Fue así que los cuellos desnudos empezaron a organizar reuniones a las que sólo podían asistir personas sin medallas. En una de esas reuniones se les ocurrió una idea para poner fin a su sufrimiento. Se propusieron desear con toda su alma la pérdida de una medalla de algún otro individuo que conocieran. De esta manera, al concretarse la pérdida, podrían obtener su propia medalla, ya que estarían alcanzando un estado de goce y siendo al fin felices.

Dado que la pérdida de medallas era un hecho frecuente –pues las personas afortunadas cambiaban constantemente de fuentes de felicidad y así vivían perdiendo y ganando medallas-, los cuellos desnudos no tardaron mucho en conseguir una medalla cada uno. Pero éstas eran pequeñas y de un color celeste gastado, casi gris, por lo que no causaban conformidad en sus poseedores. Entonces decidieron que la única forma de caminar junto a un poseedor de medallas doradas y no ser humillado era superarlo en cantidad de medallas. Dicho esto comenzaron a desear esta vez con todas sus fuerzas la pérdida de medallas de todos los habitantes del planeta.

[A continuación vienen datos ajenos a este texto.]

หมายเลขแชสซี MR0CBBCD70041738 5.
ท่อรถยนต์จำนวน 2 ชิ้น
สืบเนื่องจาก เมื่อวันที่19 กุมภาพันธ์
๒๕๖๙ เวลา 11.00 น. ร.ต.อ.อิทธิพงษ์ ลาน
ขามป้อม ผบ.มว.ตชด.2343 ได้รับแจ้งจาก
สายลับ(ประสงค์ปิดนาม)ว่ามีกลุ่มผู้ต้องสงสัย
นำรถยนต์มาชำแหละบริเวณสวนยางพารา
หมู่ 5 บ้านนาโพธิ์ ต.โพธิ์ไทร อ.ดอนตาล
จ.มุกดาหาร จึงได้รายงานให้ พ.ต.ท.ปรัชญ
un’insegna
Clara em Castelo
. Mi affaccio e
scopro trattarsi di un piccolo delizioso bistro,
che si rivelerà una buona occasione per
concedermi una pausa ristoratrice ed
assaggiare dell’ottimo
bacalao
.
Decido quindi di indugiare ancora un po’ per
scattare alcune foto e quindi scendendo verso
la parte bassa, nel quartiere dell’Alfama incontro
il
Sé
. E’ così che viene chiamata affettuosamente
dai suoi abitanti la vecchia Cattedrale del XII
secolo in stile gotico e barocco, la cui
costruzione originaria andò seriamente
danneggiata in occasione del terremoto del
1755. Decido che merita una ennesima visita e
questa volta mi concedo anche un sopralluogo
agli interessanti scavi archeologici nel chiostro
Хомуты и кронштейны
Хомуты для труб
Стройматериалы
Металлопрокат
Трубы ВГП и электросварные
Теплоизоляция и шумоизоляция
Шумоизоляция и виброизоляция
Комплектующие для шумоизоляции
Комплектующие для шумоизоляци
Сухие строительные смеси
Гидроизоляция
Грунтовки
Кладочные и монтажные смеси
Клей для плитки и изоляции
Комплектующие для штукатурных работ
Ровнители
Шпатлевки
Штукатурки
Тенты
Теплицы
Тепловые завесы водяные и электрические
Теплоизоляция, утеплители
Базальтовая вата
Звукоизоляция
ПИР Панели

Llegó un momento en el que los cuellos desnudos pasaron a ser cuellos grises y a mezclarse con los cuellos dorados sin sentir humillación. Cada vez que un cuello dorado perdía una medalla, todos los cuellos grises ganaban una y lo celebraban tirando fuegos artificiales y organizando fiestas.

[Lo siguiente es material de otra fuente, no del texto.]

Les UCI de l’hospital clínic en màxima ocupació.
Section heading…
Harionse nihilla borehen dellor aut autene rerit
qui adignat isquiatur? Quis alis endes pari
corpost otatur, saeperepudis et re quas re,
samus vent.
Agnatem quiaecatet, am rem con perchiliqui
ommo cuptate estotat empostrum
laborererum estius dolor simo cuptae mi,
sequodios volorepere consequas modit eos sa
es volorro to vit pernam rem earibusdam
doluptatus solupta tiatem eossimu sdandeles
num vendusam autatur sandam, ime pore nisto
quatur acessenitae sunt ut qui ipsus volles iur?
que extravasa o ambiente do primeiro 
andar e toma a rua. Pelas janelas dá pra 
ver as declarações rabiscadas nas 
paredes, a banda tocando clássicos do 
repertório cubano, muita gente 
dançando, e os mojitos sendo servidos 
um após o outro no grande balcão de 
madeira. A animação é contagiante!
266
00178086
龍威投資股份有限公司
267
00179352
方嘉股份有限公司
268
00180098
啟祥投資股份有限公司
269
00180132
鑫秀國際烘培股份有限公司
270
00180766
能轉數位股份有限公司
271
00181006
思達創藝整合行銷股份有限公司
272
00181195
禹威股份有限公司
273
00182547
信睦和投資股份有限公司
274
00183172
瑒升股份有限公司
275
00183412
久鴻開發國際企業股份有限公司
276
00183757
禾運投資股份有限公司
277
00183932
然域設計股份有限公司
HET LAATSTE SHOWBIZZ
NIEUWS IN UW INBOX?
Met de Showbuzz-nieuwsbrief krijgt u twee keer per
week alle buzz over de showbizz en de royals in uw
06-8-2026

Tanta celebración provocó curiosidad en los cuellos dorados, que se vieron interesados por conseguir medallas grises y utilizaron la misma estrategia que los cuellos grises. Así fue que comenzaron a desear la pérdida de medallas por parte de estos últimos y a ser recompensados cada vez que su deseo se cumplía. Pero las medallas que ganaban además de ser grises eran aún más pequeñas que las medallas de los cuellos grises.

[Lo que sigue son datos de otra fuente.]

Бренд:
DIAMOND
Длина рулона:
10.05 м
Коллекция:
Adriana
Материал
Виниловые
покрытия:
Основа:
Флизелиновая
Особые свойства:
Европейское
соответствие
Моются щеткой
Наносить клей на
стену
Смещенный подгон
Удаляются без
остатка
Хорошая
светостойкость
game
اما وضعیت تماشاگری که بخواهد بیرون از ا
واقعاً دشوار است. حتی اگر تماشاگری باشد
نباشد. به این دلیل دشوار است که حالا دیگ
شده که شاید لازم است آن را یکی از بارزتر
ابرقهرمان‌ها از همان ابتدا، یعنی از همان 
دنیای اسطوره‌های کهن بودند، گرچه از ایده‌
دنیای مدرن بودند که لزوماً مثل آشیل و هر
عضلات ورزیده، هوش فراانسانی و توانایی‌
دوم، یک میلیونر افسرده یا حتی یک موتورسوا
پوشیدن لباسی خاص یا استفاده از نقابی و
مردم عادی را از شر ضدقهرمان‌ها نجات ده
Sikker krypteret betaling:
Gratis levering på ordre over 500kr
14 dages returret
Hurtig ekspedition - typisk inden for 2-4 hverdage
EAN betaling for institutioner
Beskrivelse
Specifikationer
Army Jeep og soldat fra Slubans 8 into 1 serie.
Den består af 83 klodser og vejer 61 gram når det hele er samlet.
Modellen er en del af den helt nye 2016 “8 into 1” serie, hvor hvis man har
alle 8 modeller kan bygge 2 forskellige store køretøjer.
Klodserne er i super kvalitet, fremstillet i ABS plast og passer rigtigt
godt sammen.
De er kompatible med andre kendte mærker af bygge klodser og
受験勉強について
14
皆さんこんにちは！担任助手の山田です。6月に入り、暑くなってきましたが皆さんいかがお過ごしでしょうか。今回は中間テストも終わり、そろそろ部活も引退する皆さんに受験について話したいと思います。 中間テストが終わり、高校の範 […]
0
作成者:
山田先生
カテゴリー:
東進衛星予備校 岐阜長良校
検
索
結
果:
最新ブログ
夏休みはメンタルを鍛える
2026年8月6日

Al cabo de un tiempo ya no quedaban medallas genuinas doradas. La gente había dejado de hacer cosas por su bien y sólo se quedaba esperando la pérdida de una medalla ajena para salir a festejar y poder colgarse una -cada vez más pequeña- medalla gris. Nadie, en todo el planeta, tenía control sobre su propia felicidad.

Siguió pasando el tiempo y las medallas grises se volvieron tan chicas que desaparecieron por completo junto con la felicidad del planeta. Solo quedó la costumbre de tirar fuegos artificiales y festejar cada vez que alguien perdía lo que alguna vez pudo ser una medalla.